For prebuilt runtime and developer packages see
http://ftp.gnome.org/pub/gnome/binaries/win32/
Notes on using OpenGL (GtkGLArea/GdkGLArea) on Win32
===
Note that on Windows, if one is running Nahimic 3 on a system with
nVidia graphics, one needs to stop the "Nahimic service" or insert
the GTK application into the Nahimic blacklist, as noted in
https://www.nvidia.com/en-us/geforce/forums/game-ready-drivers/13/297952/nahimic-and-nvidia-drivers-conflict/2334568/
if using programs that utilise GtkGLArea and/or GdkGLArea, or use
GDK_GL=gles if you know that GLES support is enabled for the build.

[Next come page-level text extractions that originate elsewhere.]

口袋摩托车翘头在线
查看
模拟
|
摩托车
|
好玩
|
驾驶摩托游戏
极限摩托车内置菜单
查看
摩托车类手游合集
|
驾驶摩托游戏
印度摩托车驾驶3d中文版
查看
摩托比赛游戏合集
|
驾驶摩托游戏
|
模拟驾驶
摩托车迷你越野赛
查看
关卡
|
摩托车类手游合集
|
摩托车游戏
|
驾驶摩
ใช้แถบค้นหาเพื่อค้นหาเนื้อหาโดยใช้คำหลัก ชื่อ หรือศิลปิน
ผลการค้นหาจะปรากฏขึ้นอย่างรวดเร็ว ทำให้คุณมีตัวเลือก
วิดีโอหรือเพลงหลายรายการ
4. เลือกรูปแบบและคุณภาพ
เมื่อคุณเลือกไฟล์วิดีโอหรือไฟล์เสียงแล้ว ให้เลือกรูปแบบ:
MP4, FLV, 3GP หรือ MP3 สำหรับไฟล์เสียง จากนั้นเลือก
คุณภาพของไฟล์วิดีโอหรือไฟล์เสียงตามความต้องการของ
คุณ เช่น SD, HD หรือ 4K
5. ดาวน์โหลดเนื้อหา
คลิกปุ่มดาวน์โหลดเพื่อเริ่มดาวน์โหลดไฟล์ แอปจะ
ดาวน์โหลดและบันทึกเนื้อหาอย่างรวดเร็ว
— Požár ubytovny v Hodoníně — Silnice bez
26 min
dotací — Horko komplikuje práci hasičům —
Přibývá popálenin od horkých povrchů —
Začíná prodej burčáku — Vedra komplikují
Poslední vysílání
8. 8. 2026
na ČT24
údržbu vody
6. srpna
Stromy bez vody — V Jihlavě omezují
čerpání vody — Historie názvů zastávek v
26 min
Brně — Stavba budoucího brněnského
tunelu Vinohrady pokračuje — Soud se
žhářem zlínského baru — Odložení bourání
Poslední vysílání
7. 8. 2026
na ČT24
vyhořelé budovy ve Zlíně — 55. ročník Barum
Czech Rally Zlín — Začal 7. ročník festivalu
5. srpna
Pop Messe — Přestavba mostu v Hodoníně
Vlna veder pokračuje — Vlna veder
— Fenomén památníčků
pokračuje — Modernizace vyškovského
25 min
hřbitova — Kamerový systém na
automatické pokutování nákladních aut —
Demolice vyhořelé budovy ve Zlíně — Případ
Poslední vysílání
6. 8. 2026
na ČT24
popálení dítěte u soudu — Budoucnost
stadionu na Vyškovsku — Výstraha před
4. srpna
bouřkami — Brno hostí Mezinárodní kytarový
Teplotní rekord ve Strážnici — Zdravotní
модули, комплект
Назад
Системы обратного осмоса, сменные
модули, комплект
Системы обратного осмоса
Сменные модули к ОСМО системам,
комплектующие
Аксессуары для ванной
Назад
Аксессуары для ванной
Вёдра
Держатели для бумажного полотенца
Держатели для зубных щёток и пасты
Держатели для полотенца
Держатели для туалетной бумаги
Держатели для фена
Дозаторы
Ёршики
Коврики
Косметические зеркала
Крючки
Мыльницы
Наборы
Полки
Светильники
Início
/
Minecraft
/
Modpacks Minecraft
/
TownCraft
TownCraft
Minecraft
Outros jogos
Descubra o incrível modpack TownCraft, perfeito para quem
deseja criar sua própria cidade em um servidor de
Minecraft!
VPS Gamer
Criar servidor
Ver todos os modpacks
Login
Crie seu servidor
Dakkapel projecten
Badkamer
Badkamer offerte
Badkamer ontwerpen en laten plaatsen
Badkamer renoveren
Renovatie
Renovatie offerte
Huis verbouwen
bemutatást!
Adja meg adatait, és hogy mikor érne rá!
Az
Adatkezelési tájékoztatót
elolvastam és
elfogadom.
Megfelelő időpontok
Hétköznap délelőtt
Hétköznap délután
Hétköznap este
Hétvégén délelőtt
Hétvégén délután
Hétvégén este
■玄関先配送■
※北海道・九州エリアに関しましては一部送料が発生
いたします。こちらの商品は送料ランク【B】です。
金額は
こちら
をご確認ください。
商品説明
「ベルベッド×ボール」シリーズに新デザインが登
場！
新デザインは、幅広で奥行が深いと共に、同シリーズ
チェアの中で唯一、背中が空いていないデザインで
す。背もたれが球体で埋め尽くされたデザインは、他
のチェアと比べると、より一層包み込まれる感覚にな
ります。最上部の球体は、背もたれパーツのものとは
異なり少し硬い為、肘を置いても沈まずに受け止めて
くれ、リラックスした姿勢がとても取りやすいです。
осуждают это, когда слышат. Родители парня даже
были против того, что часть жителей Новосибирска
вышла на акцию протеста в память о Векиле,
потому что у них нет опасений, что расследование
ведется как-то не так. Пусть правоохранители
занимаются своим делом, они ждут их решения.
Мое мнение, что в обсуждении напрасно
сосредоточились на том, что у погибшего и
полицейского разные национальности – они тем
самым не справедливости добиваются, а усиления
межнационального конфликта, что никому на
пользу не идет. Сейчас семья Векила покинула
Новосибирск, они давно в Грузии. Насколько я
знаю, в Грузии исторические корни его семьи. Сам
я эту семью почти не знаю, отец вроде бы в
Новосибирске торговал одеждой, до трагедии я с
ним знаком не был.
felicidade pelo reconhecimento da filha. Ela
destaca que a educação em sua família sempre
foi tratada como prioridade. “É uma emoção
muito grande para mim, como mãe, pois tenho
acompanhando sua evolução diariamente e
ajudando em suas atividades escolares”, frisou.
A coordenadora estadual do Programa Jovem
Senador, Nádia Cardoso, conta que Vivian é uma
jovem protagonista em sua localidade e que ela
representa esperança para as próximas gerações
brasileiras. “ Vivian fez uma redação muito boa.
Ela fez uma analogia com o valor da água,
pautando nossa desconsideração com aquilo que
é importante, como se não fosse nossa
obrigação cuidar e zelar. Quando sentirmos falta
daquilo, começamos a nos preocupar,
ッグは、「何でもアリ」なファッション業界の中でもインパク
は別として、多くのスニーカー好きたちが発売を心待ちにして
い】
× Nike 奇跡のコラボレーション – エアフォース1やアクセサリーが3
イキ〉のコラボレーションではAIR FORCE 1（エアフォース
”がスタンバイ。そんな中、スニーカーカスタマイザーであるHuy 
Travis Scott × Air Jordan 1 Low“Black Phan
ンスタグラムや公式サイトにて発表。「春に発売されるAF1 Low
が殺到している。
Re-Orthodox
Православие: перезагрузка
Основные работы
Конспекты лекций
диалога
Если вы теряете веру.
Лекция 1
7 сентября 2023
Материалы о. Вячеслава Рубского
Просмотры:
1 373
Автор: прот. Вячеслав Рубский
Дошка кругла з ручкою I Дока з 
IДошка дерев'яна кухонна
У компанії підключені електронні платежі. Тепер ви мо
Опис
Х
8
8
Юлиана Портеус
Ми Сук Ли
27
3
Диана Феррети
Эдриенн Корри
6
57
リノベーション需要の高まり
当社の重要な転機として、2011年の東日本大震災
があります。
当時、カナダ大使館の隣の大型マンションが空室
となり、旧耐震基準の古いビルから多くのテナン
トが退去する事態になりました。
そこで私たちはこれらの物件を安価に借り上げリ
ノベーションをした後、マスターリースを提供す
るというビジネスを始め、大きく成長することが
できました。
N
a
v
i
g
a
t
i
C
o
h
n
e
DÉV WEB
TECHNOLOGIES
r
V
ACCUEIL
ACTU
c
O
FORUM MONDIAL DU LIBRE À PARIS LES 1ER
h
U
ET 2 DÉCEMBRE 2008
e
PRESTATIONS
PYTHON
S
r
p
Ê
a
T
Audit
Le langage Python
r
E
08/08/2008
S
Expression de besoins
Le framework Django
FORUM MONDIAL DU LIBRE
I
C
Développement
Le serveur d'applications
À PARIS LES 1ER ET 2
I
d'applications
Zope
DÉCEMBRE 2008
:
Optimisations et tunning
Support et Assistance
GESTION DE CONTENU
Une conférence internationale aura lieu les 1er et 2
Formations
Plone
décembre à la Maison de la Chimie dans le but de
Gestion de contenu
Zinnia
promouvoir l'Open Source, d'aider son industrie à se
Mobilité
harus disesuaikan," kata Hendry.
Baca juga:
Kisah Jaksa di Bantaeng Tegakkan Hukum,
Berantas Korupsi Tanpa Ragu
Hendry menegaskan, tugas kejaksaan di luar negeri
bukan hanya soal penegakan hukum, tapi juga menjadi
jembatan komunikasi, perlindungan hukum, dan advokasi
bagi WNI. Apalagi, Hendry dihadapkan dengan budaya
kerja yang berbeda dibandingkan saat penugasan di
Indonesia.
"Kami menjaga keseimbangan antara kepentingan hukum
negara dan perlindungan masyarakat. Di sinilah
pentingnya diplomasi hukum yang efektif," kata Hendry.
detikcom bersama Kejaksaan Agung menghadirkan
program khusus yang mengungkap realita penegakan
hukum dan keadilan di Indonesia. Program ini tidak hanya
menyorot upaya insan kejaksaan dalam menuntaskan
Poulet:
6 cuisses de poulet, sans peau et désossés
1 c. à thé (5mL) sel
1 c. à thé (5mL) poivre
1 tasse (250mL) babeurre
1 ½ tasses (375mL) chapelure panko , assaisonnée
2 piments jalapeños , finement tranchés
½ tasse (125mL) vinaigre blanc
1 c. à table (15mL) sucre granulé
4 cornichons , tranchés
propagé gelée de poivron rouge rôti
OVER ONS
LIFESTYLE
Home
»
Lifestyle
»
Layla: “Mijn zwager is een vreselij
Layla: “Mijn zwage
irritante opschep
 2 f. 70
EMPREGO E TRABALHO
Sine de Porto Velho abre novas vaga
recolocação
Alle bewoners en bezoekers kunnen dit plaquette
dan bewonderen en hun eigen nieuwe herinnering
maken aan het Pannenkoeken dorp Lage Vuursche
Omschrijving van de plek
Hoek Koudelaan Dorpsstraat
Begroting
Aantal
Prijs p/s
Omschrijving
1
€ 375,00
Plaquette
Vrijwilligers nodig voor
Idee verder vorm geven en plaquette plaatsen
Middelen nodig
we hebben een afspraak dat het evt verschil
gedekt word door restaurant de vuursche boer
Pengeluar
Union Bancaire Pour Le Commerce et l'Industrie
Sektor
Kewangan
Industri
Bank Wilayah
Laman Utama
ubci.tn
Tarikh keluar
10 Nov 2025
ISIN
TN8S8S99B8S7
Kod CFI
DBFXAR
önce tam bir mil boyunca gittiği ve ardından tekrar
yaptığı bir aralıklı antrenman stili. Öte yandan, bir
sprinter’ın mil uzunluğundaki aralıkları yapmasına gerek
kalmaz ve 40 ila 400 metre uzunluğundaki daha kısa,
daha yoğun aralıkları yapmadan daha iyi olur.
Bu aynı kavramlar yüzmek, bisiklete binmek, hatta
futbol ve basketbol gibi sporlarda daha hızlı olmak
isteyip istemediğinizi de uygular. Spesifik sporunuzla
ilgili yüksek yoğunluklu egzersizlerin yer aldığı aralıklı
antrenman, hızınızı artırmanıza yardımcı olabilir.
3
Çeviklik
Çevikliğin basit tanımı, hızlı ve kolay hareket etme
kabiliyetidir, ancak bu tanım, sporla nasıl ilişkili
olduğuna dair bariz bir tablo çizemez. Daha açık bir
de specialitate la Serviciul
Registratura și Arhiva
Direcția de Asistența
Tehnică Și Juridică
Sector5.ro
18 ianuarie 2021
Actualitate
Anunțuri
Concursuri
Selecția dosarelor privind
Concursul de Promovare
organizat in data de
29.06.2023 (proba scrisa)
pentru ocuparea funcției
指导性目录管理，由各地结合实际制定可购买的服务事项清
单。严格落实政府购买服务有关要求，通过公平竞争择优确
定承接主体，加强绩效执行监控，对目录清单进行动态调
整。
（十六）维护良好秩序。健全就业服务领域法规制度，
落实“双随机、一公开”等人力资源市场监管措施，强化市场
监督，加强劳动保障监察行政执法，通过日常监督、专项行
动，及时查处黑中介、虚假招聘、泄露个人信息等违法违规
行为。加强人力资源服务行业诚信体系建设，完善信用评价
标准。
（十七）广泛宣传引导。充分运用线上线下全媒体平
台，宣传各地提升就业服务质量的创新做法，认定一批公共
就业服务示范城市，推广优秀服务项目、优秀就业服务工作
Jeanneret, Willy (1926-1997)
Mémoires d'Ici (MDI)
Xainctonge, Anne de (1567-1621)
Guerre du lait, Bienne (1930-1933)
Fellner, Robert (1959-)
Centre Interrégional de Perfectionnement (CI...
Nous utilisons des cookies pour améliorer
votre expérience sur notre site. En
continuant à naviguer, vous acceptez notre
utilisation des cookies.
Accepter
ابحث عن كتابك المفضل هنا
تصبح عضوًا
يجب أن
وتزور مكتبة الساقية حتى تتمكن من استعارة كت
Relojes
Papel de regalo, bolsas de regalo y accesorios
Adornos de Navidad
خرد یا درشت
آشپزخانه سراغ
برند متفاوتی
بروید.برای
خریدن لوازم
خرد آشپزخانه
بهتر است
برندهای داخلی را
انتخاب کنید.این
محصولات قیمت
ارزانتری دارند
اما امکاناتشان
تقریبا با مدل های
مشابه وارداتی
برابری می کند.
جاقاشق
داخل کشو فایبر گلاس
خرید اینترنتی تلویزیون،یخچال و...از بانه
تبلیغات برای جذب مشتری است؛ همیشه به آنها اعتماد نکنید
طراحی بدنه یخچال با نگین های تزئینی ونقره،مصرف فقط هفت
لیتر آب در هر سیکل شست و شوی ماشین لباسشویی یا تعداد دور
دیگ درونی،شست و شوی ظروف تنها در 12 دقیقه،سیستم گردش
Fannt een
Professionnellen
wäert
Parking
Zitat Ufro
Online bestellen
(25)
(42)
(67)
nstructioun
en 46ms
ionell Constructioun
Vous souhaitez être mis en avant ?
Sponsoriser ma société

This is a known issue, as the above link indicates, and affects quite
a number of applications--sadly, since this issue lies within the
nVidia graphics driver and/or the Nahimic 3 code, we are not able
to rememdy this on the GTK side; the best bet before trying the above
workarounds is to try to update your graphics drivers and Nahimic
installation.
Building GTK+ on Win32
===
First you obviously need developer packages for the compile-time
dependencies: GDK-Pixbuf, Pango, atk, glib, gettext-runtime, libiconv at least.
See http://ftp.gnome.org/pub/gnome/binaries/win32/dependencies .
For people compiling GTK+ with Visual C++, it is recommended that
the same compiler is used for at least GDK-Pixbuf, Pango, atk and glib
so that crashes and errors caused by different CRTs can be avoided.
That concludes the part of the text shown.